_ABOUT THIS EXERCISE:_
Please read the records below and return each line holding the string "etwas".

Page-level text extractions
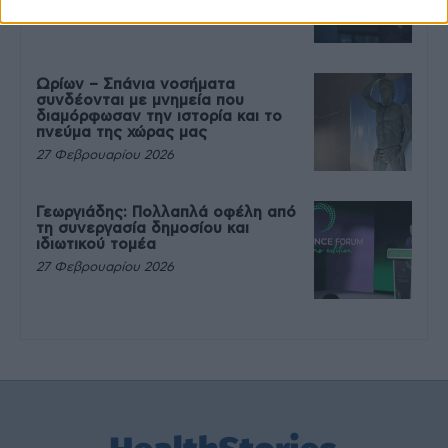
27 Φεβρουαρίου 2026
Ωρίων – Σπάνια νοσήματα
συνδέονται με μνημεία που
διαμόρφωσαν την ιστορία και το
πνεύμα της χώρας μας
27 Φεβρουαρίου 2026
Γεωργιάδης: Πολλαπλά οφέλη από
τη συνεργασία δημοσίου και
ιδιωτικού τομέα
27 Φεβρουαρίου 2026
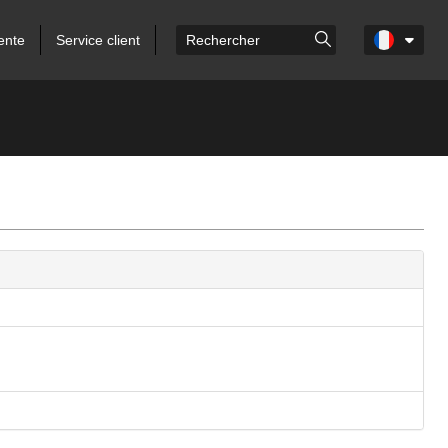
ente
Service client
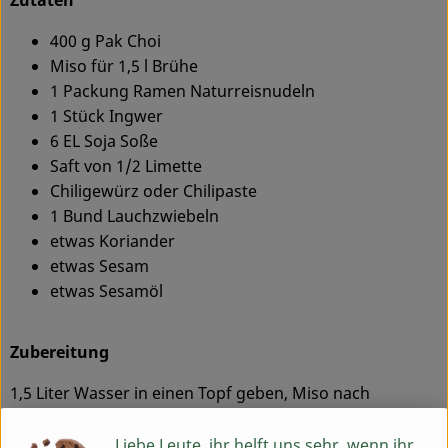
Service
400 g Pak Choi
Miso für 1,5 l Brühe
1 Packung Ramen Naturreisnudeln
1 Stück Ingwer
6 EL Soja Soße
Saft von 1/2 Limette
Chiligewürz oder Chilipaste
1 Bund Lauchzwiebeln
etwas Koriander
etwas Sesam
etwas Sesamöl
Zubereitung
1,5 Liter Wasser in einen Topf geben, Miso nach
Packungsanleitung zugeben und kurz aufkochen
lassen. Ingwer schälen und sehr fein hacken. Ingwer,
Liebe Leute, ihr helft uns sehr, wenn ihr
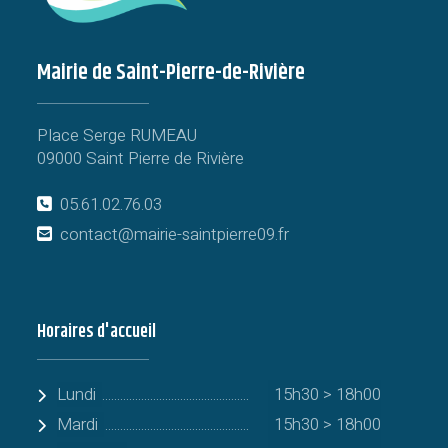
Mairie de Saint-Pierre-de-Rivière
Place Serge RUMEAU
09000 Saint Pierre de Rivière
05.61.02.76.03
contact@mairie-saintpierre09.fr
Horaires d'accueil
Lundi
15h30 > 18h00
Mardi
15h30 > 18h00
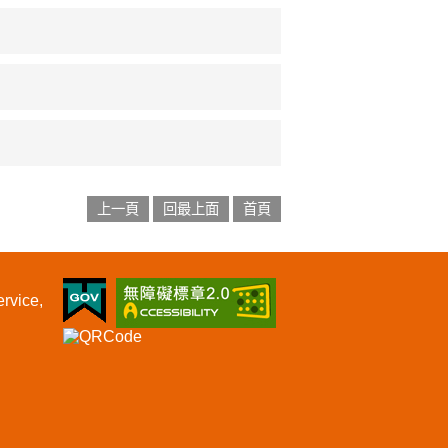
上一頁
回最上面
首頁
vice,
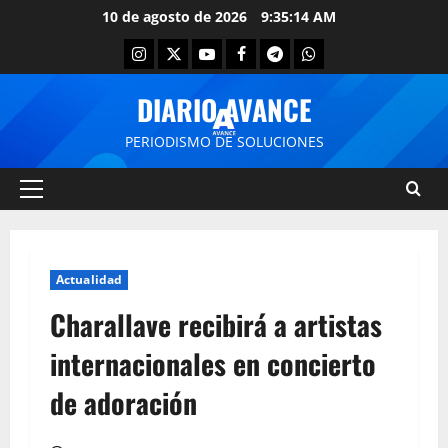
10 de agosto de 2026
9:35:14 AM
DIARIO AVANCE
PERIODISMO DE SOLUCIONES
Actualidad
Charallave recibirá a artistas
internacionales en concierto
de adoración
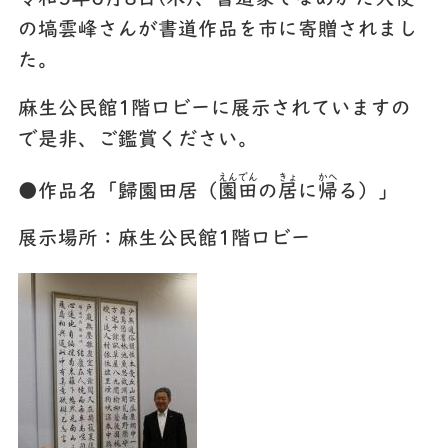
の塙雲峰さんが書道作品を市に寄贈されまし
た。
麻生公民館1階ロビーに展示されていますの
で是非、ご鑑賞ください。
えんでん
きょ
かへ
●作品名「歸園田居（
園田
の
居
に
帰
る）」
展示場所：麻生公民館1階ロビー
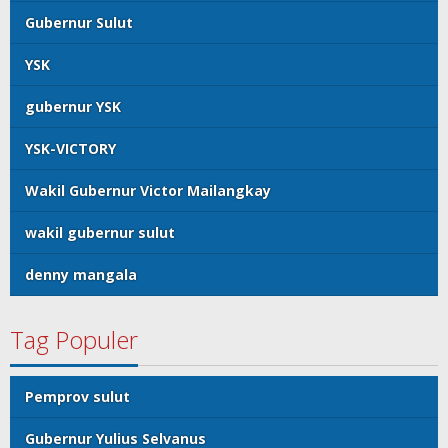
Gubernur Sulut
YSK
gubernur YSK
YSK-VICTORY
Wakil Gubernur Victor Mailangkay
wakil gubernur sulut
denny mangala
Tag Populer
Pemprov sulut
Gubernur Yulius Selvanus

_ANSWER SPACE:_
etwas Koriander
etwas Sesam
etwas Sesamöl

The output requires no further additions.